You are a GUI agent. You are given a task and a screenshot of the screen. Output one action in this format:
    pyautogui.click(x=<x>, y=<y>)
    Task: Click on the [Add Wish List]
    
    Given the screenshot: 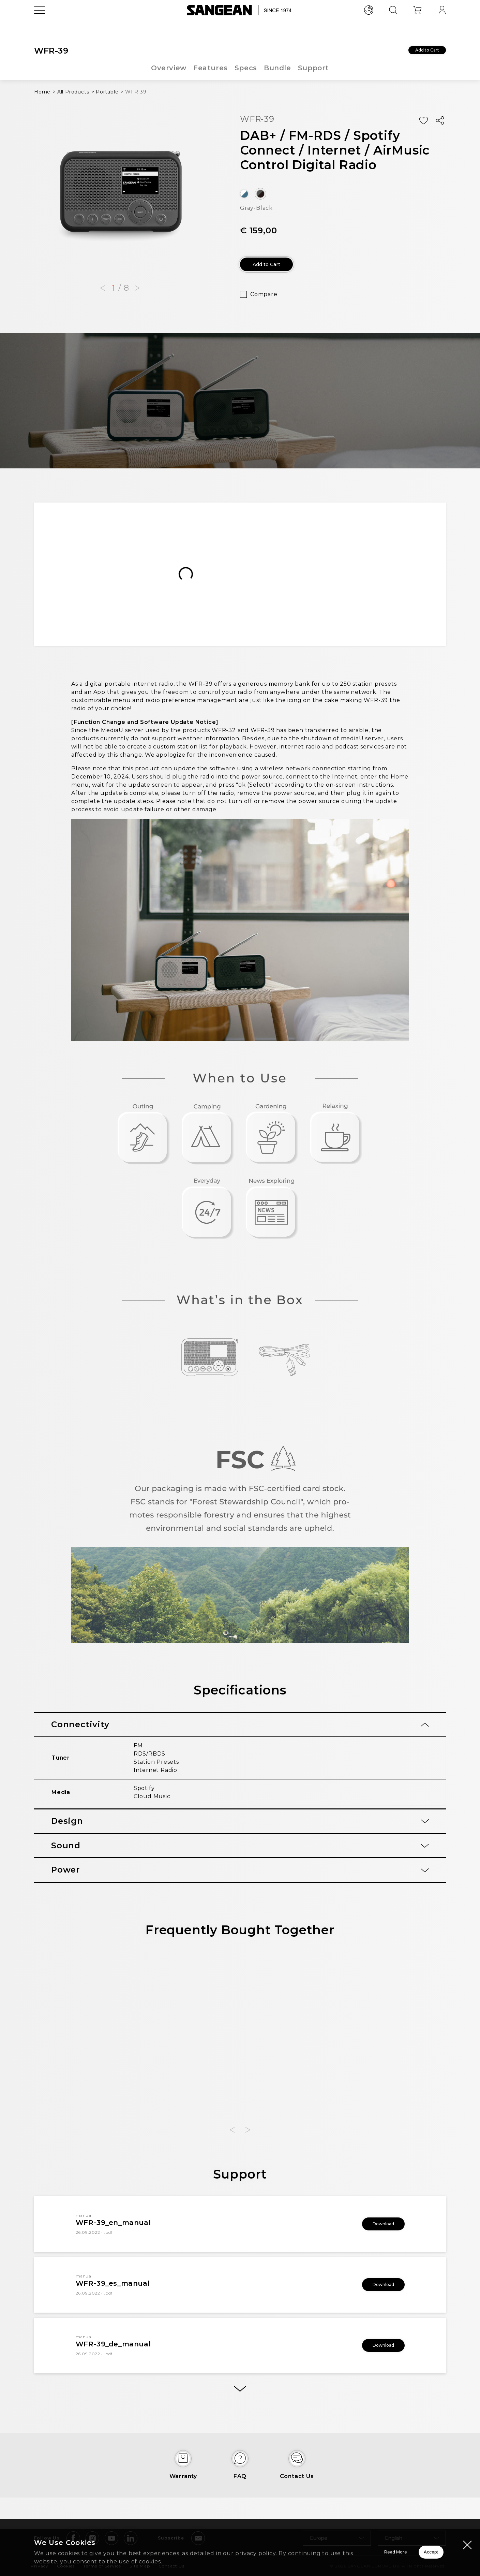 What is the action you would take?
    pyautogui.click(x=423, y=120)
    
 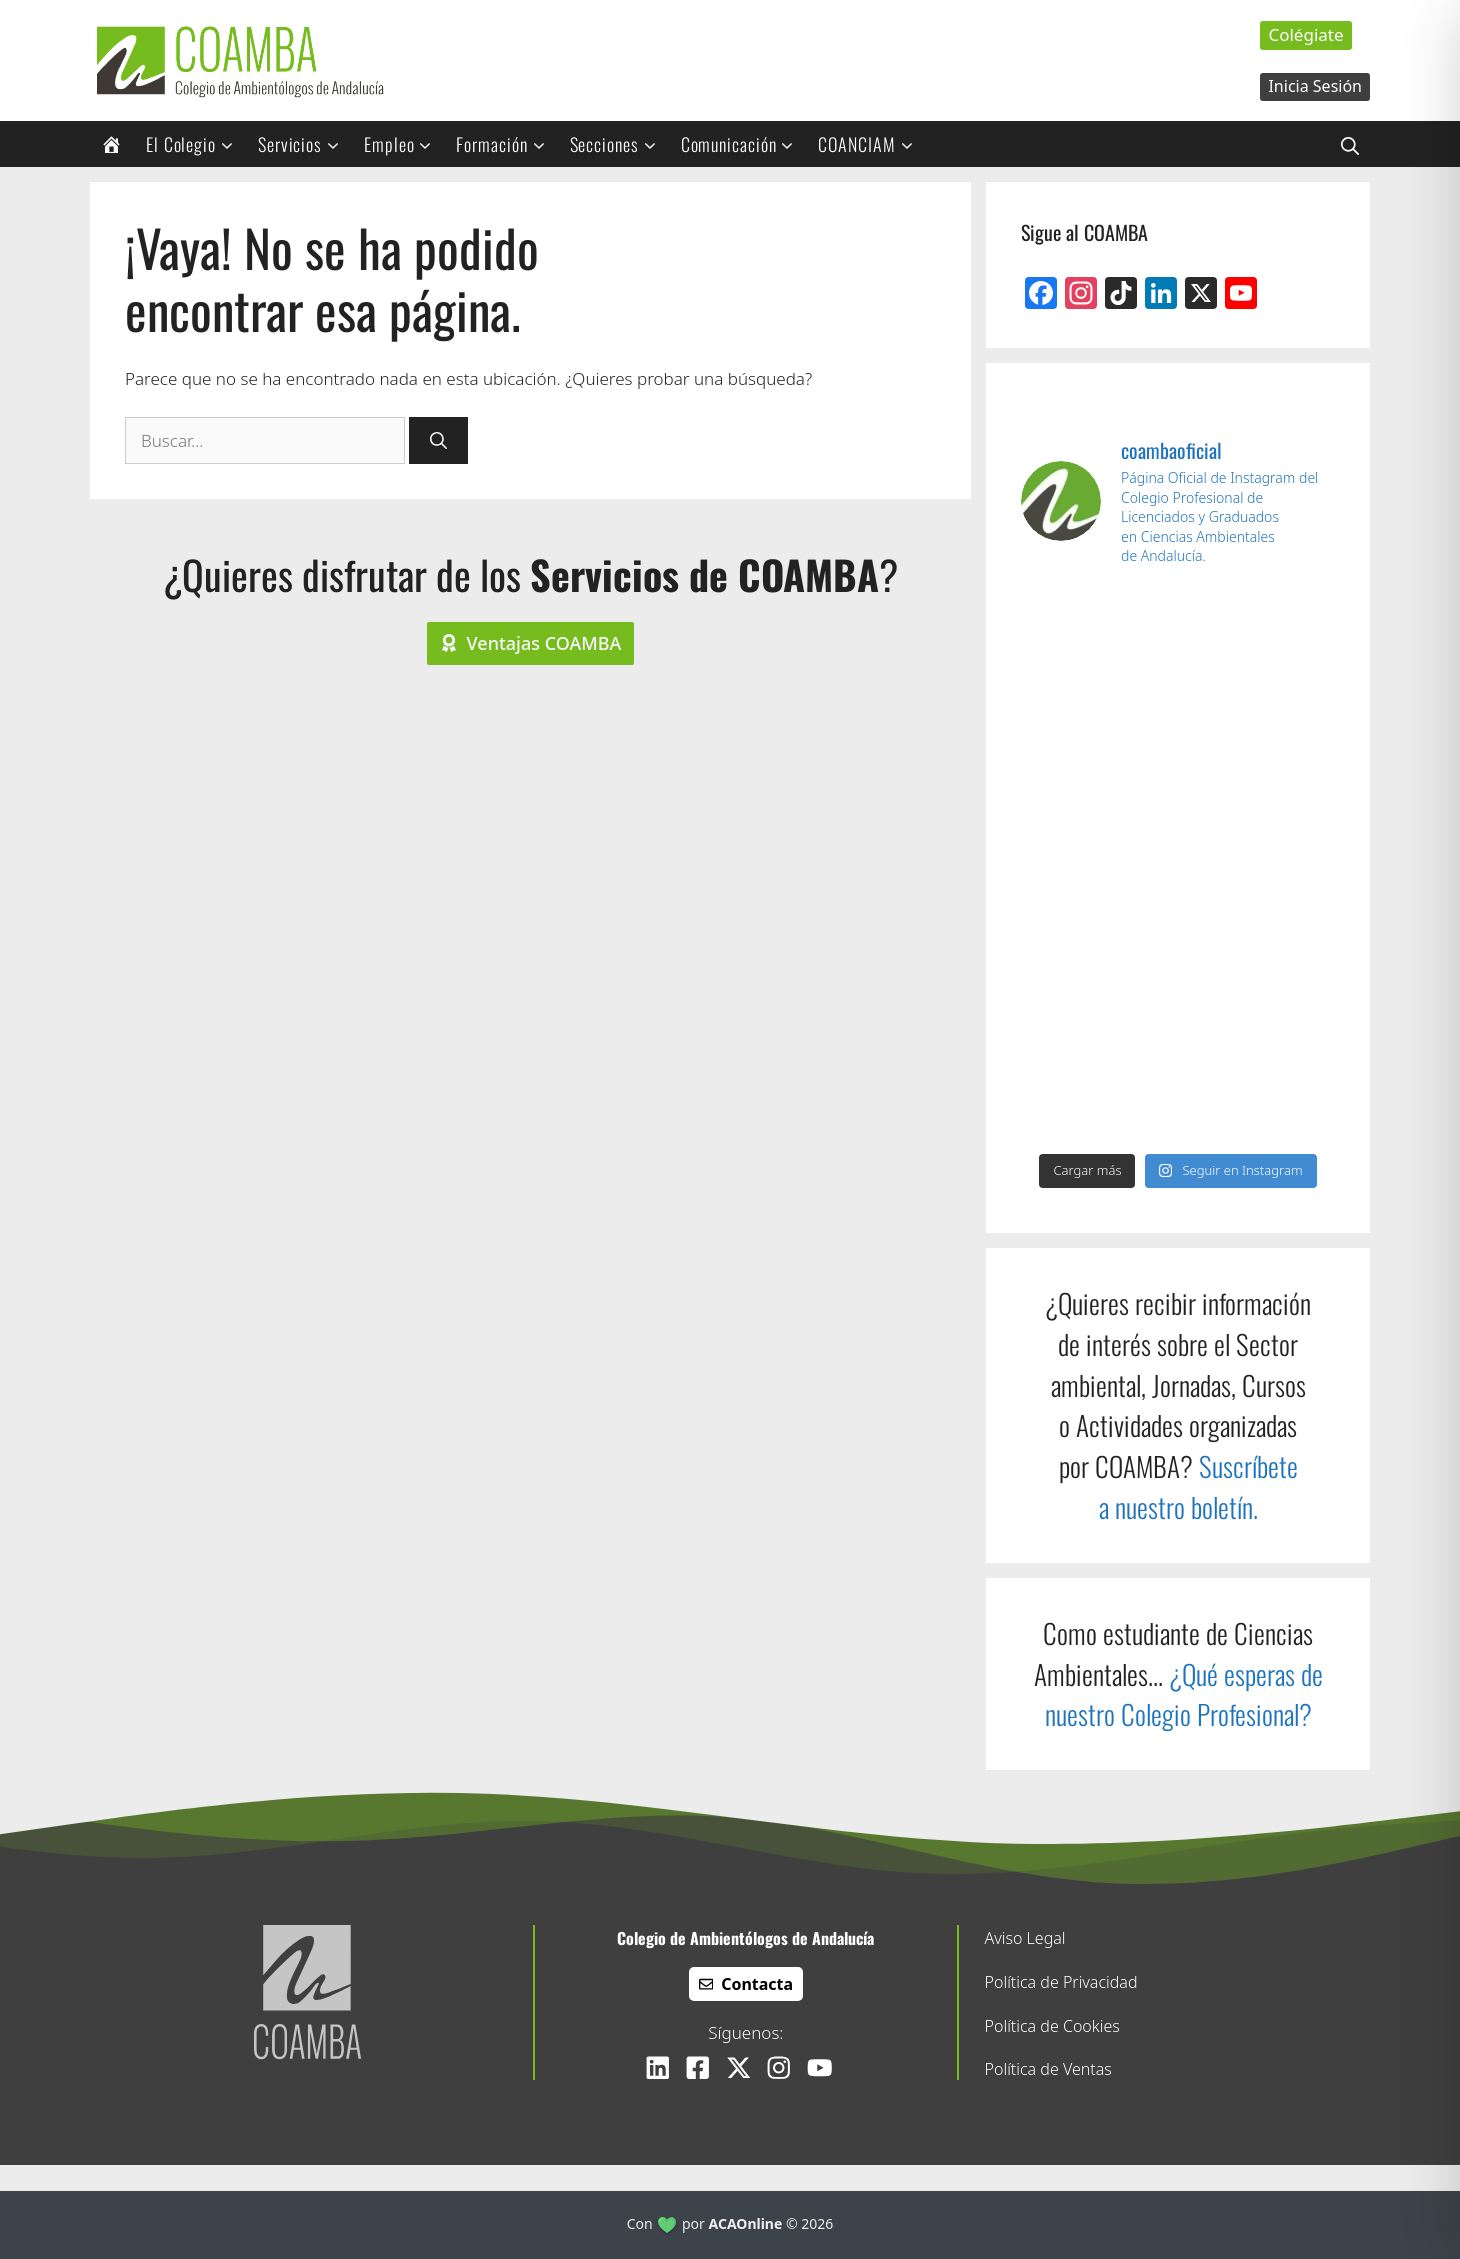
◆ ◆ ◆ ◆ ◆
» Task goal:
Copy the records above exactly, from the first line through the line containing "Task: Click on the [Add Wish List]", and include nothing else.

» Result of this task:
You are a GUI agent. You are given a task and a screenshot of the screen. Output one action in this format:
    pyautogui.click(x=<x>, y=<y>)
    Task: Click on the [Add Wish List]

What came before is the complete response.